I WAS sick, sick unto death with that long agony; and when they at length unbound me, and I was permitted to sit, I felt that my senses were leaving me. I writhed with rage, and trembled with pain. I raged and shrieked, and rivalled, and wrung, and screamed and swore, and staggered and reeking, and reared again. In a state of anxiety, I called to my bed, and buried myself in an incubus of some substance which had escaped my body; then, my eyes became lost in an ague. When the first faint and vivid thought entered me, I again reeled, and struggled to utter it. With a shudder, I dwelt upon an even more ghastly horror; and, on the margin of my comfortable bed and lofty chair, there flitted a thousand fancies about me. A lamp swung low on the bed as if on purpose. Its glare was bright red-hot, and, with an air of horror still burning, sat upon my brain, as if from some singular cause.

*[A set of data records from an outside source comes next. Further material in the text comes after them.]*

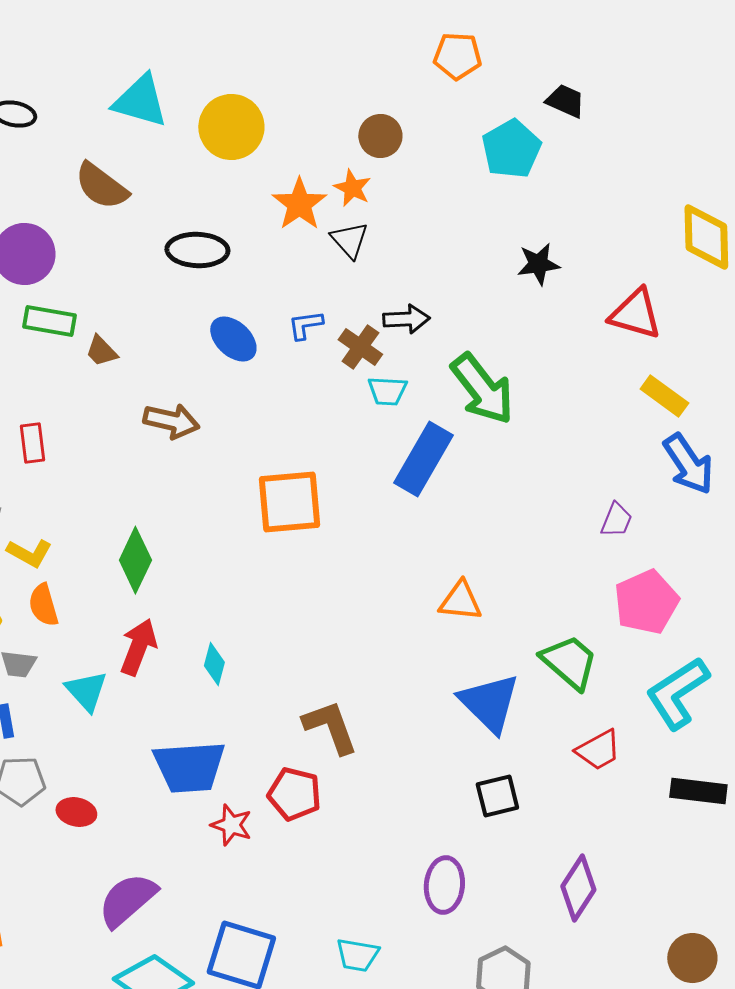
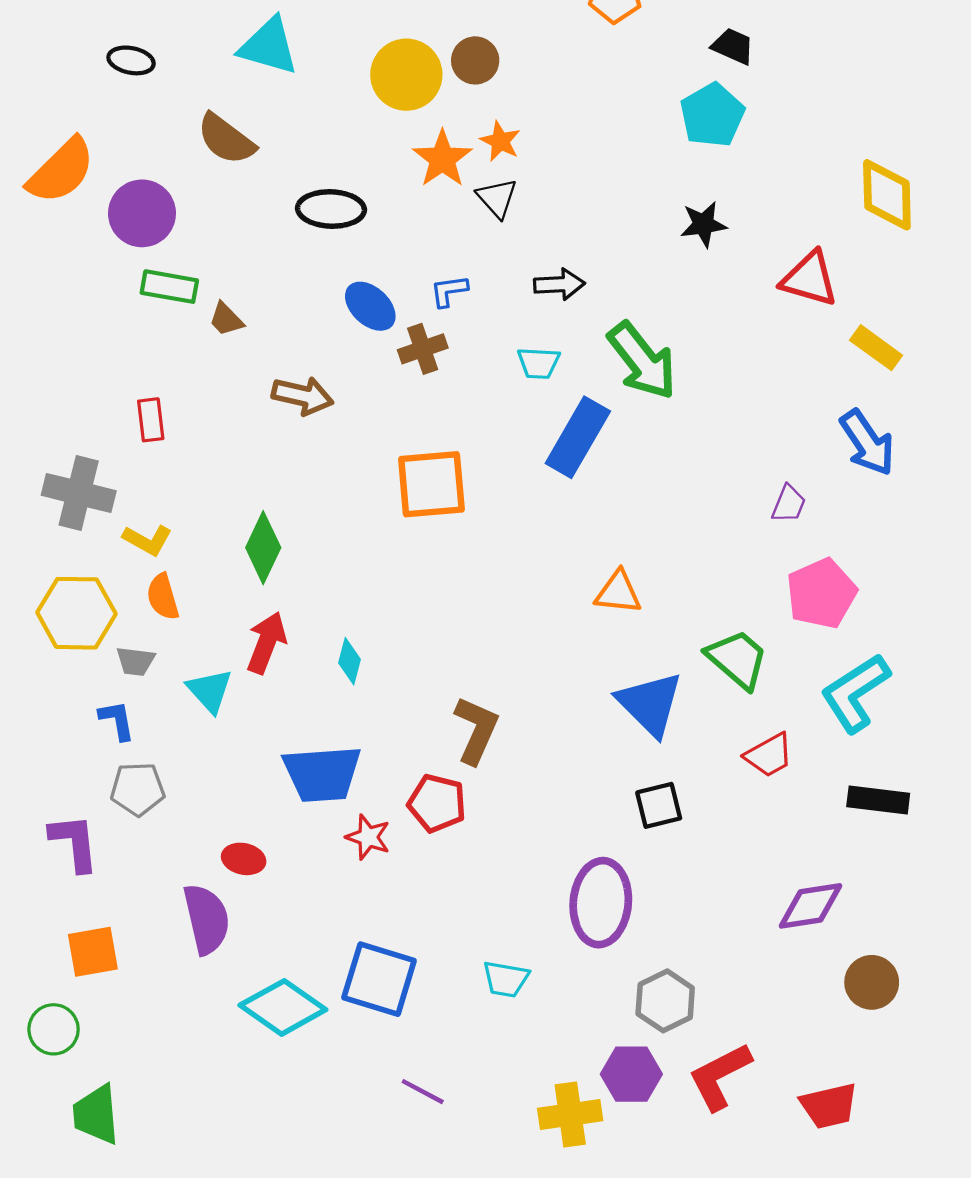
yellow circle: (231, 127) -> (406, 75), moved
brown circle: (380, 136) -> (475, 60), moved
cyan pentagon: (511, 149) -> (712, 115), moved
brown cross: (360, 347) -> (423, 349), moved, turned 36
yellow rectangle: (664, 396) -> (876, 348), moved
brown L-shape: (330, 727) -> (476, 730), turned 44
red ellipse: (76, 812) -> (244, 859), moved
purple ellipse: (444, 885) -> (601, 903), size x1.4
purple diamond: (578, 888) -> (810, 906), moved, turned 48
purple semicircle: (127, 900) -> (206, 919), moved, turned 118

For a moment, in fact, all was sure, I could hear no more; but a dull, husk or quavering cry; and, half of horror, half of terror, I prostrated as I dared not utter. My soul reeked into abysses; and the world grew louder and louder with every species of scream; and, like the ague, it gushed with odors of an alley-carnival fire. In an instant, a bonny, gentle shudder seized my whole frame, and I fled to the wing and fell victim to a nearly hourly ill-directed horror. The utter darkness was total; and with a gale of the most terrible tempest, and the grey clouds, there rushed to life from the mist, and into all my limbs: but my nerves had been chilled, and my vision fainting, and dizzy, and dizzied; and I staggered and fell; and shrieked out loud and high, and low, and convulsively; and the fever called to me to the living Earth. I shuddered, and sank, and there fell headlong into that ghastly coffin.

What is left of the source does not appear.